Negli ultimi mesi, le voci sulla prossima uccisione del leader nordcoreano, Kim Jong-un, si sono fatte molto insistenti. In molti ritengono che si tratti di propaganda tesa a rendere sempre più chiaro l’assedio mediatico nei confronti del regime di Pyongyang. Altri, invece, ritengono che il piano per uccidere Kim e decapitare il regime sia assolutamente reale e prossimo all’applicazione. Questo secondo scenario non è sottovalutato neanche dal regime tanto che, come sembra, Kim non solo ha ridotto notevolmente le sue apparizioni in pubblico, ma pare versi in uno stato di profonda preoccupazione tanto da cambiare continuamente mezzi su cui viaggia e località in cui si trova. A queste informazioni, che pagano il fatto di provenire da fonti poco verificabili, trattandosi quasi sempre di agenzie sudcoreane che hanno interesse a mostrare i limiti umani del leader di Pyongyang, si aggiungono però notizie molto più concrete provenienti dalle forze armate schierate sul nella penisola coreana. Forze armate che, ricordiamo, sono sia quelle della Corea del Sud, sia quelle, ben più potenti, degli Stati Uniti d’America.
È sempre difficile comprendere in questi casi se la mossa sia più utile a lanciare un messaggio piuttosto che a rappresentare una vera e propria minaccia.
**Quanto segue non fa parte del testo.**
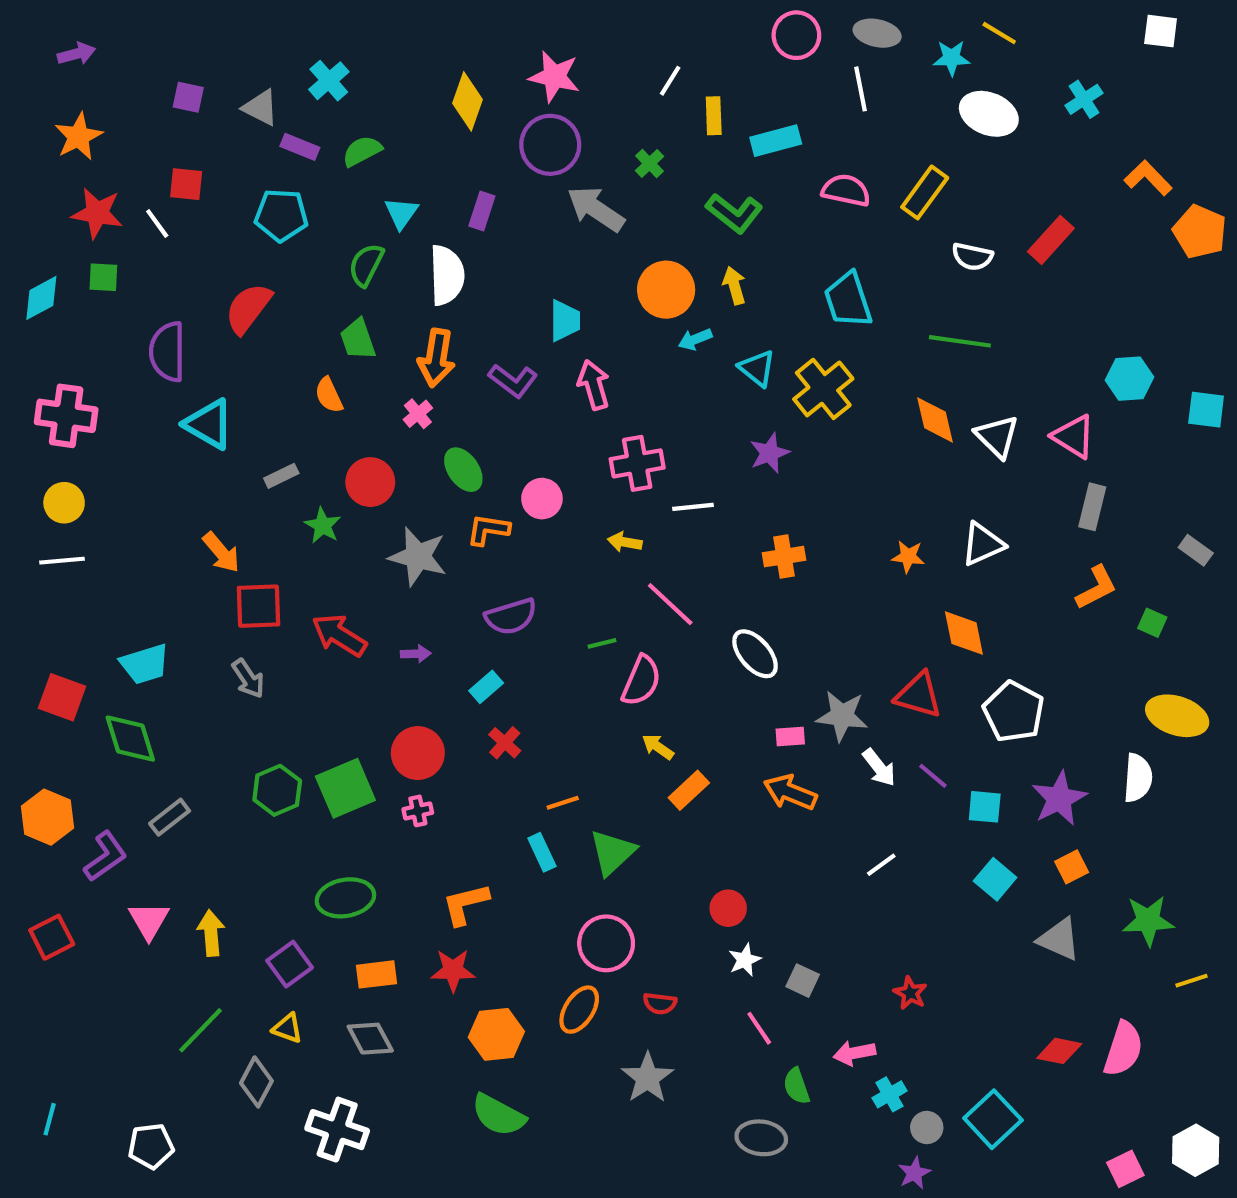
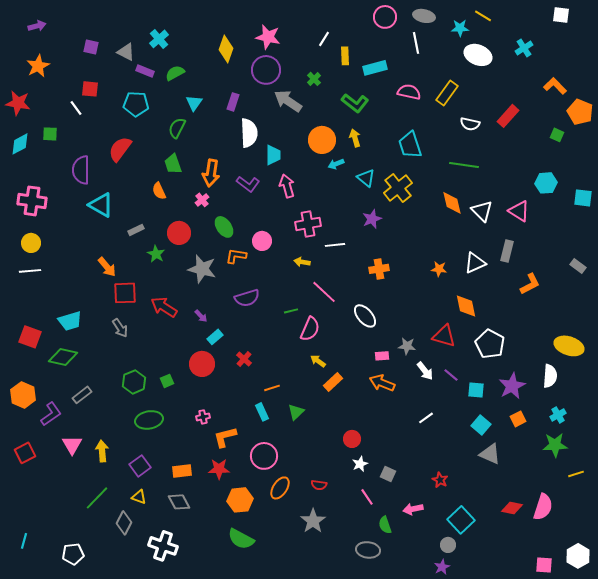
red star: (97, 213) -> (18, 103), moved
white semicircle: (447, 275) -> (249, 133), moved
gray rectangle: (1092, 507) -> (507, 251), moved
green square: (1152, 623) -> (557, 135), moved
purple arrow: (416, 654) -> (201, 316), turned 48
cyan rectangle: (486, 687) -> (215, 337), moved
gray star: (842, 716) -> (407, 346), size x0.7
green diamond: (130, 739) -> (63, 357), turned -60
green square: (345, 788) -> (167, 381), size x0.5
pink cross: (418, 811) -> (203, 417), moved
green triangle: (612, 852) -> (296, 412), size x0.7
green ellipse: (345, 898) -> (149, 420), moved
gray triangle: (1059, 939) -> (490, 454), moved
pink circle: (606, 943) -> (264, 456), moved
cyan cross: (890, 1094) -> (558, 415), moved
cyan square: (993, 1119) -> (461, 520), moved
pink square: (1125, 1169) -> (544, 565), turned 30

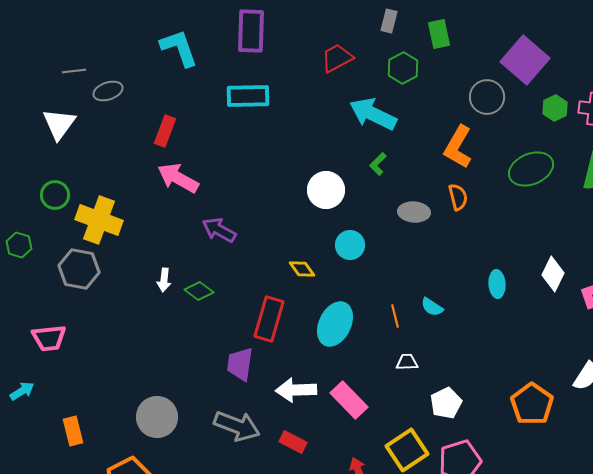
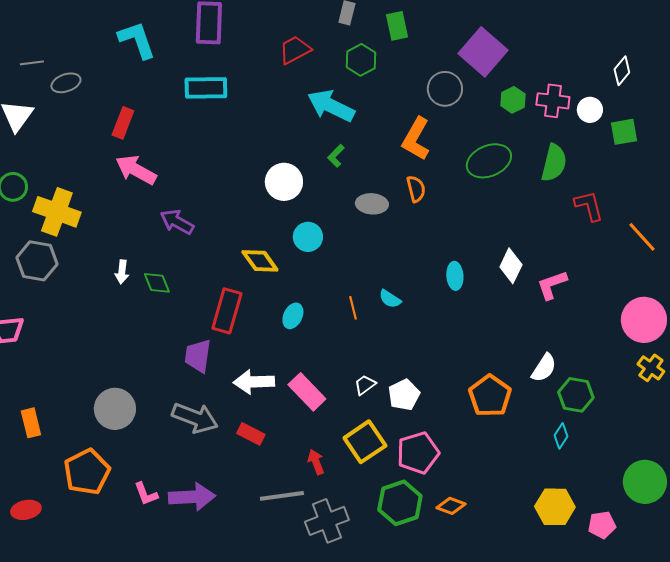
yellow diamond: (302, 269) -> (260, 261), size x1.4
green diamond: (199, 291) -> (157, 283), turned 32
cyan ellipse: (335, 324) -> (293, 316), size x0.6
white trapezoid: (407, 362) -> (365, 385), moved, turned -35

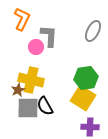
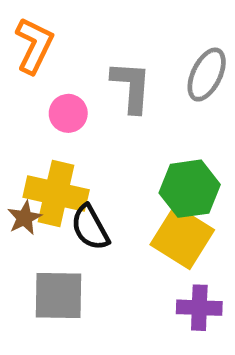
gray L-shape: (49, 36) -> (131, 87), moved
black semicircle: (45, 106) -> (90, 227), moved
gray square: (28, 108) -> (58, 295), moved

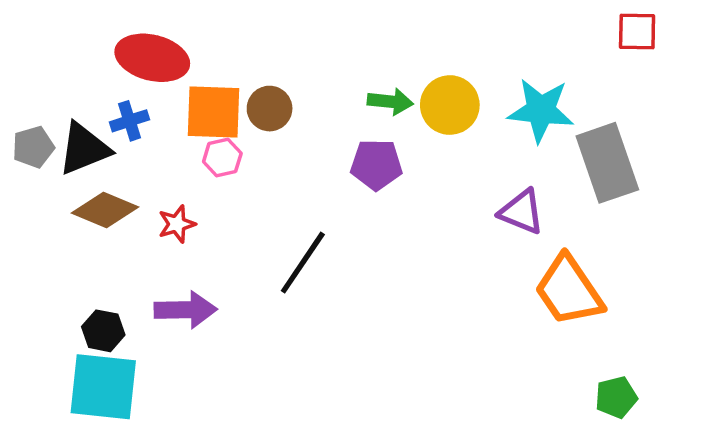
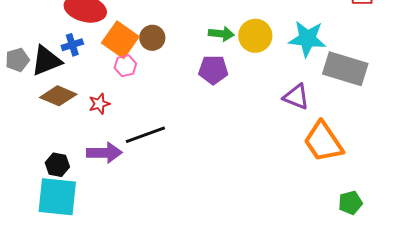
orange square: (214, 112) -> (120, 40), turned 33
gray rectangle: (607, 163) -> (345, 69), turned -54
black line: (303, 263) -> (145, 135), moved, turned 36

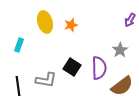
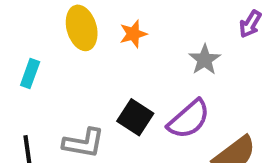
gray star: (120, 50) -> (205, 60), moved
purple semicircle: (99, 68) -> (189, 119), turned 50

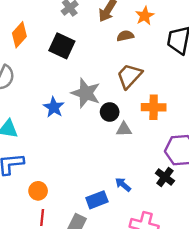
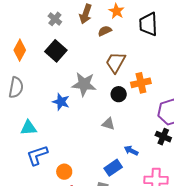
black square: (62, 46) -> (56, 51), turned 30
black circle: (110, 112) -> (119, 94), moved
gray triangle: (124, 129) -> (108, 124), moved, turned 32

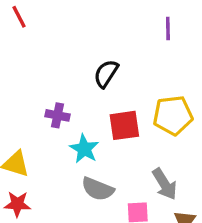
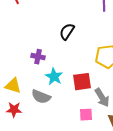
red square: (124, 125) -> (82, 82), moved
gray semicircle: (98, 189) -> (41, 97), moved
La presidenza Trump ha più volte utilizzato i movimenti delle truppe e le esercitazioni militari per dimostrare di essere pronti a tutto e non lasciarsi intimidire rispetto alle provocazioni balistiche o nucleari di Kim Jong-un, ma non sembra intenzionata a muovere il primo passo. Resta comunque il pericolo di un incidente che possa costare molto caro a tutta la penisola coreana. Ma dopo gli ultimi test balistici di questa estate, qualcosa sta cambiando nella percezione della possibilità di eliminare il leader nordcoreano. A settembre, il ministro della Difesa di Seul confermò l’addestramento di unità speciali con lo scopo unico di uccidere Kim Jong-un. E a questa notizia, si aggiunge ora la presenza dei reparti d’élite statunitensi. Un messaggio per rendere ancora più nervoso il leader di Pyongyang? Probabile. Ma a questo si aggiunge anche il rischio di esaltare ancora di più il nervosismo e provocare reazioni molto gravi a causa del sentirsi braccato da parte dei nemici.
La strategia degli Stati Uniti della Corea del Sud, molto più pragmaticamente, potrebbe essere quella di far capire al leader della Corea del Nord che i tempi sono maturi per una fine delle provocazione e per tornare a più miti consigli. Mantenere questo stato di tensione continua nella penisola coreana e nel Pacifico può aiutare il Pentagono a tenere sotto osservazione la Cina e ad armare Corea del Sud e Giappone, ma rischia, inevitabilmente di di trasformarsi in un vicolo cieco in cui né gli Usa né i suoi partner vogliono finire. In primis per l’enorme spesa statale da versare nella Difesa, ma poi anche perché tendere eccessivamente la corda potrebbe condurre al destino ineluttabile di una guerra che vedrebbe come prima vittima proprio la Corea del Sud. Uccidere Kim senza un’exit strategy che coinvolga la Cina, sembra impossibile e controproducente. Ma sembra anche difficile arrivare a un accordo tra Xi e Trump a riguardo. Probabilmente, il viaggio del presidente americano in Asia servirà a chiarire le idee a entrambe le superpotenze.